The objective of this notebook is to serve as an introduction to go about building a headlines classifier using transfer learning (more specifically, ULMFiT).

In this notebook, we will go over the following topics
1. What is imbalanced data and why is it bad?
2. What is transfer learning?
3. How to use fast.ai to train a headline classifier model quickly and easily with the help of transfer learning?

Begin with importing the libraries that we will for preliminary data analysis.

In [None]:
import numpy as np
import pandas as pd
import matplotlib.pyplot as plt
import seaborn as sns

Import the csv file as a pandas dataframe, and check what the data looks like - 

In [None]:
df = pd.read_csv('../input/ireland-historical-news/irishtimes-date-text.csv')
df.head()

Publish_date doesn't seem like it would be very useful in classifying the headline_text as headline_category, so we'll drop that column and see what our new dataframe looks like. Besides, the goal of this kernel is to classify headlines only based on the text.

In [None]:
try:
    df = df.drop('publish_date', axis=1)
except:
    #already dropped
    pass

df.head()

Let's see how many unique categories are there, and how many samples each of those have using value_counts (returns the values and their counts) of a pandas Series.

In [None]:
df['headline_category'].value_counts()

Seems like a lot. Let's find out how many exactly...

In [None]:
print(len(df['headline_category'].value_counts()))

That's certainly a lot, but most of them probably have very less frequencies. Let's see how many categories exist that have occured at least 10000 times in the sample.

In [None]:
filtered_df = df[df.groupby('headline_category').headline_category.transform(len)>10000]
print(len(filtered_df['headline_category'].value_counts()))

21 seems to be a lot more reasonable for news classifications. Let's check what they are.

In [None]:
filtered_df['headline_category'].value_counts()

In [None]:
plt.figure(figsize=(20,20))
f = sns.countplot(filtered_df['headline_category'])
f.set_xticklabels(f.get_xticklabels(), rotation=20, ha="right");

# Unbalanced Data

Looks like there are a lot of overlapping categories. 5 business categories, lots of news categories and 3 sports categories. You can combine them and implement the model and compare the results (you will probably get a higher accuracy since similar classes are merged into one, which are the ones our model will often get wrong), but here I have kept them separate.

That issue aside, we have a big problem here that is clearly shown by the count plot. There are way too many headlines classified as news (and to some extent, sports and business), compared to the others. 

**Why is this a problem?**

Well, suppose we want to predict the class without knowing any data -- the chance is 1/21 i.e. 4.76%. Pretty low. Your model can predict a random class and it'll only get 4.76% accuracy.

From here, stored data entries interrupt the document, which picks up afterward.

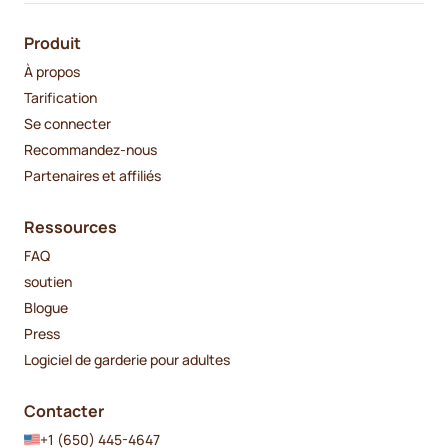
Produit
À propos
Tarification
Se connecter
Recommandez-nous
Partenaires et affiliés
Ressources
FAQ
soutien
Blogue
Press
Logiciel de garderie pour adultes
Contacter
+1 (650) 445-4647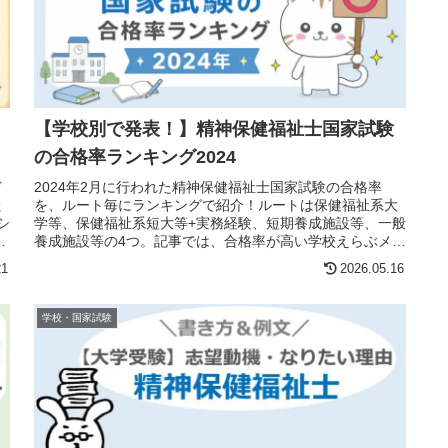
【学校別で発表！】精神保健福祉士国家試験
の合格率ランキング2024
ど
2024年2月に行われた精神保健福祉士国家試験の合格率
た
を、ルート毎にランキングで紹介！ルートは保健福祉系大
シ
学等、保健福祉系短大等+実務経験、短期養成施設等、一般
養成施設等の4つ。記事では、合格率が高い学校えらぶメリ
ットや注意点もお伝えしています。
21
2026.05.16
学校・国家試験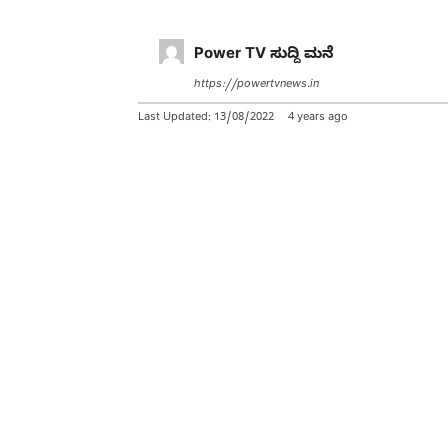
Power TV ಸುದ್ದಿ ಮನೆ
https://powertvnews.in
Last Updated:
13/08/2022
4 years ago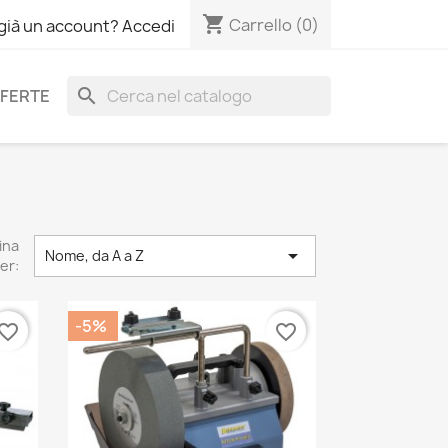
shopping_cart
Carrello
(0)
 già un account? Accedi
search
FERTE
ina

Nome, da A a Z
er:
-5%
vorite_border
favorite_border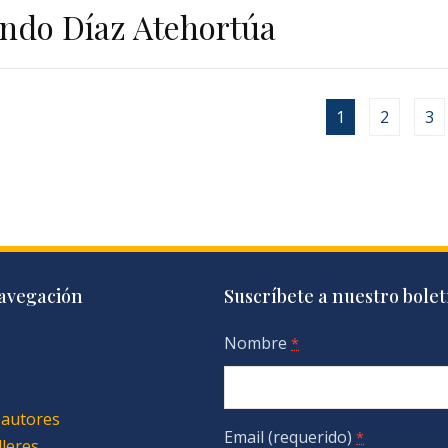
ndo Díaz Atehortúa
1
2
3
avegación
Suscríbete a nuestro bolet
Nombre
*
 autores
Email (requerido)
*
lleres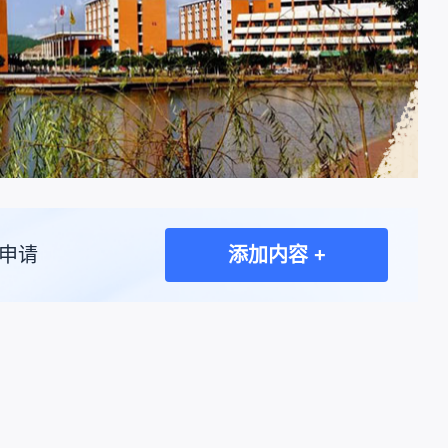
申请
添加内容 +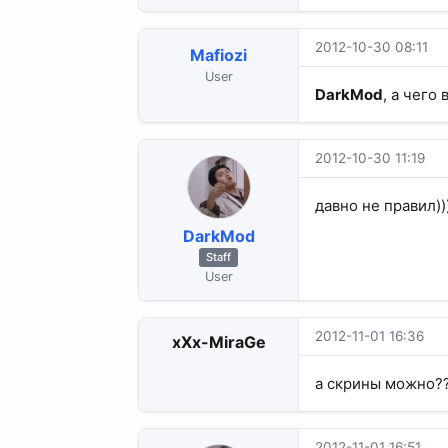
2012-10-30 08:11
Mafiozi
User
DarkMod
, а чего
2012-10-30 11:19
давно не правил))
DarkMod
Staff
User
2012-11-01 16:36
xXx-MiraGe
а скрины можно?
2012-11-01 16:51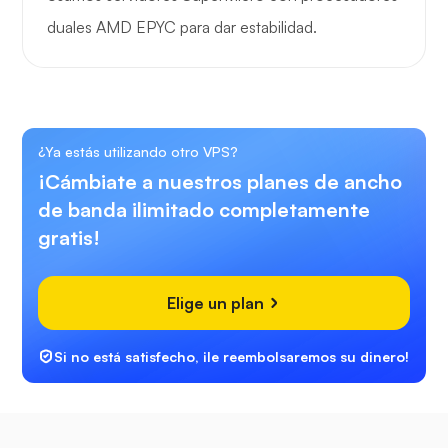
duales AMD EPYC para dar estabilidad.
¿Ya estás utilizando otro VPS?
¡Cámbiate a nuestros planes de ancho
de banda ilimitado completamente
gratis!
Elige un plan
Si no está satisfecho, ¡le reembolsaremos su dinero!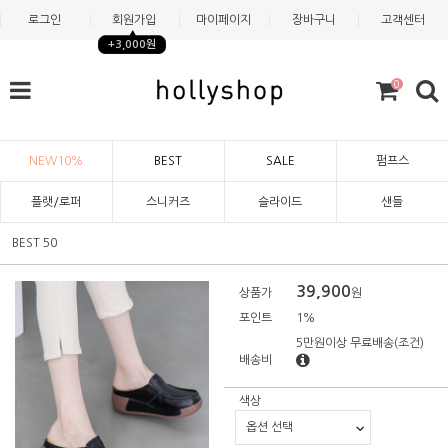
로그인
회원가입
마이페이지
장바구니
고객센터
+3,000원
0
NEW10%
BEST
SALE
펌프스
플랫/로퍼
스니커즈
슬라이드
샌들
BEST 50
39,900
상품가
원
포인트
1%
5만원이상 무료배송
(조건)
배송비
색상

Now, suppose we feed this data to our model with a validation test that is also so skewed. Most of the models will start to predict news or sports or business on every headline. 
Why is that? For that, let's see how much % of our headlines is 'news'. According to the csv, we have 1.43 million rows. And from the above value_counts, we have found that news corresponds to 574774 of headlines. 

574774/1430000 = 40.19%
So even if the model were to predict that every single headline belongs to the 'news' category, it would have 40.19% accuracy. Now, if it learns the difference between only the major 3 categories -- 'news', 'sports' and 'business', it can reach about 60% accuracy.

What this means is that our model potentially won't learn anything about other classes and if that happens, it will not be able to classify the less frequent categories. 

There are many ways of fixing a class imbalance problem - 
* Using metrics like AUC (Area Under the Curve) instead of accuracy for weights updation.
* Downsampling the classes that have a lot of samples (also called majority classes)
* Upsampling the classes that have very less samples (also called minority classes)
* Using an algorithm that is robust to class imbalance (such as decision trees)
* Generate synthetic samples 
* Penalize the model if the performance on minority classes is low.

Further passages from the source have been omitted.